His voice didn’t have an interrogative tone, perhaps it was not a question, just a statement, made in his way; in any case it would have been a question I couldn’t have answered. The light that came from the station platforms was yellow and traced its thin shadow on the peeling walls, moving lightly across the room, prudently and discreetly I thought, the same way the Indians themselves move. From far away came a slow monotonous voice, a prayer perhaps, or a solitary, hopeless lament, the kind of cry that expresses nothing but itself, asks nothing of anyone. I found it impossible to make out any words. India was this too: a universe of flat sounds, undifferentiated, indistinguishable.

‘Perhaps we’re travelling in them,’ I said.

Some time must have passed since his first comment, I had lost myself in distant thoughts: a few minutes’ sleep maybe. I was very tired.

He said: ‘What did you say?’

‘I was referring to our bodies,’ I said. ‘Perhaps they’re like suitcases; we carry ourselves around.’

Above the door was a blue nightlight, like the ones they have in night trains. Blending with the yellow light that came from the window it gave a pale-green, aquarium-like glow. I looked at him and in the greenish, almost funereal light, I saw the profile of a sharp face with a slightly aquiline nose. He had his hands on his chest.

‘Do you know Mantegna?’ I asked. My question was absurd too, but certainly no less so than his.

‘No,’ he said, ‘is he Indian?’

‘Italian,’ I said.

‘I only know the English,’ he said, ‘the only Europeans I know are English.’

The distant cry picked up again and with greater intensity; it was really shrill now. For a moment I thought it might be a jackal.

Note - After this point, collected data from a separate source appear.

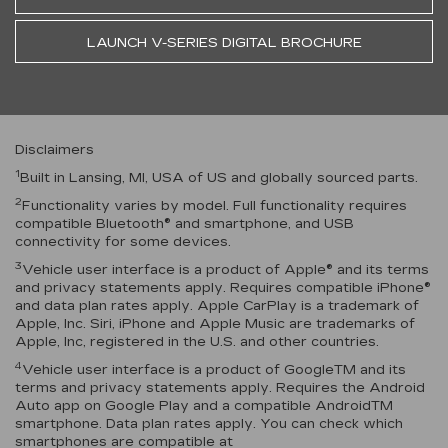
LAUNCH V-SERIES DIGITAL BROCHURE
Disclaimers
1
Built in Lansing, MI, USA of US and globally sourced parts.
2
Functionality varies by model. Full functionality requires
compatible Bluetooth® and smartphone, and USB
connectivity for some devices.
3
Vehicle user interface is a product of Apple® and its terms
and privacy statements apply. Requires compatible iPhone®
and data plan rates apply. Apple CarPlay is a trademark of
Apple, Inc. Siri, iPhone and Apple Music are trademarks of
Apple, Inc, registered in the U.S. and other countries.
4
Vehicle user interface is a product of GoogleTM and its
terms and privacy statements apply. Requires the Android
Auto app on Google Play and a compatible AndroidTM
smartphone. Data plan rates apply. You can check which
smartphones are compatible at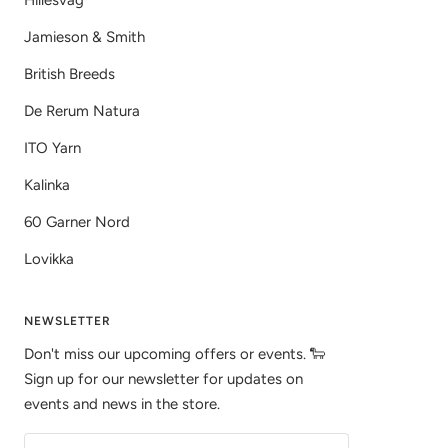
Hillesvåg
Jamieson & Smith
British Breeds
De Rerum Natura
ITO Yarn
Kalinka
60 Garner Nord
Lovikka
NEWSLETTER
Don't miss our upcoming offers or events. 🐑
Sign up for our newsletter for updates on
events and news in the store.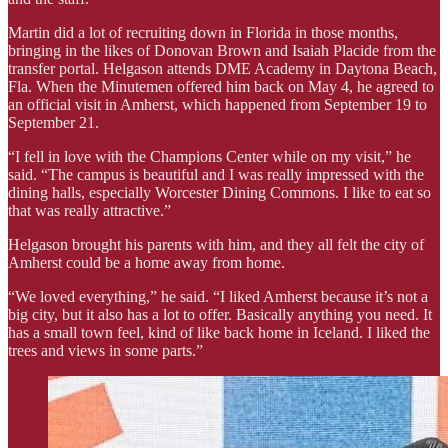
Martin did a lot of recruiting down in Florida in those months,
bringing in the likes of Donovan Brown and Isaiah Placide from the
transfer portal. Helgason attends DME Academy in Daytona Beach,
Fla. When the Minutemen offered him back on May 4, he agreed to
an official visit in Amherst, which happened from September 19 to
September 21.
“I fell in love with the Champions Center while on my visit,” he
said. “The campus is beautiful and I was really impressed with the
dining halls, especially Worcester Dining Commons. I like to eat so
that was really attractive.”
Helgason brought his parents with him, and they all felt the city of
Amherst could be a home away from home.
“We loved everything,” he said. “I liked Amherst because it’s not a
big city, but it also has a lot to offer. Basically anything you need. It
has a small town feel, kind of like back home in Iceland. I liked the
trees and views in some parts.”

‘An animal?’ I said. ‘What do you think?’

‘I thought he might be a friend of yours,’ he replied softly.

‘No, no,’ I said, ‘I meant the voice coming from outside — Mantegna is a painter, but I never knew him, he’s been dead a few hundred years.’

The man breathed deeply. He was dressed in white, but he wasn’t a Moslem, that much I had understood. ‘I’ve been to England,’ he said, ‘but I used to speak French too, if you prefer we can speak French.’ His voice was completely neutral, as if he were making a statement across the counter in a government office; and this, I don’t know why, disturbed me. ‘It’s a Jain,’ he said after a few seconds, ‘he’s lamenting the evil of the world.’

I said: ‘Oh, right,’ because now I’d realised he was talking about the wailing in the distance.

‘There aren’t many Jains in Bombay,’ he said then, with the tone of someone explaining something to a tourist. ‘In the south, yes, there are still a lot. As a religion it’s very beautiful and very stupid.’ He said this without any sign of contempt, still speaking in the neutral tone of someone giving evidence.